Within the next 5 years, a hand-held, safe prototype laser device will be fabricated and tested first in swine and then in the clinic. The laser vaccine adjuvant is expected to gain US FDA approval and advance to clinical trials because lasers with a much higher energy have been widely used for decades in patients and healthy individuals for a variety of cosmetic and therapeutic purposes. The laser vaccine adjuvant will also be combined with newly developed microinjection or microneedle delivery systems, which will represent saltational improvement in vaccine delivery for both dosage-sparing and a mass vaccination campaign. However, changing the route of delivery and formulation of existing vaccines for vaccination will require more research to determine which vaccines work more sufficiently with this technology and what population the technology should be applied to along with a careful economic assessment.
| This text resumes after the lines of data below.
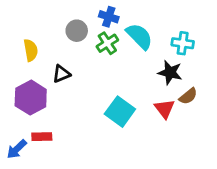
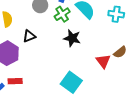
black star: (170, 72) -> (72, 38), moved
cyan square: (120, 112) -> (71, 82), moved

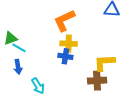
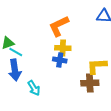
blue arrow: (18, 67) -> (15, 70), size x1.5

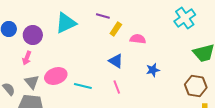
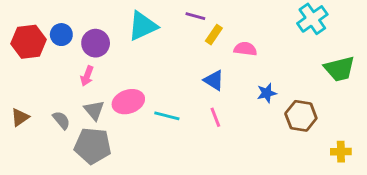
brown hexagon: (196, 86) -> (301, 116), moved

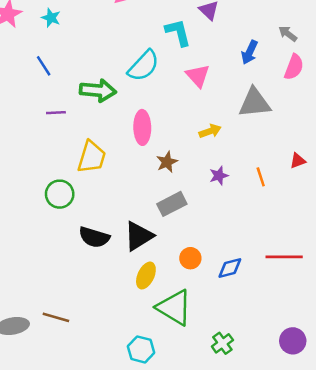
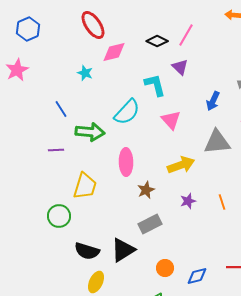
cyan star: (51, 18) -> (85, 73), moved
blue line: (44, 66) -> (61, 109), moved
yellow arrow: (210, 131) -> (181, 165), size x1.5
yellow ellipse: (146, 275) -> (96, 282), moved

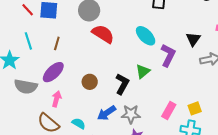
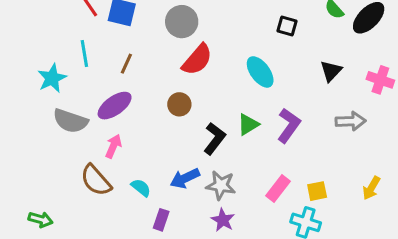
red semicircle: (103, 34) -> (197, 60), turned 90
black triangle: (193, 39) -> (331, 71), moved
purple L-shape: (168, 55) -> (289, 125), moved
brown circle: (90, 82) -> (179, 104), moved

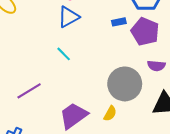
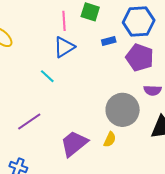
blue rectangle: (119, 22) -> (109, 41), moved
cyan line: (64, 54) -> (47, 76), moved

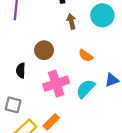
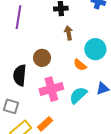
cyan circle: (102, 15) -> (95, 49), moved
black semicircle: (21, 70) -> (20, 75), size x1.5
This work is supported in part by the NIH grants AI070785 and RC1 DA028378, Sponsored Research agreement grant #2008A25652 from Boston Biocom LLC., and Grand Challenges Explorations grant #53273 from the Bill & Melinda Gates Foundation (to Mei X Wu).
Financial & competing interest disclosure
The authors have no other relevant affiliations or financial involvement with any organization or entity with a financial interest in or financial conflict with the subject matter or materials discussed in the manuscript apart from those disclosed.
No writing assistance was utilized in the production of this manuscript.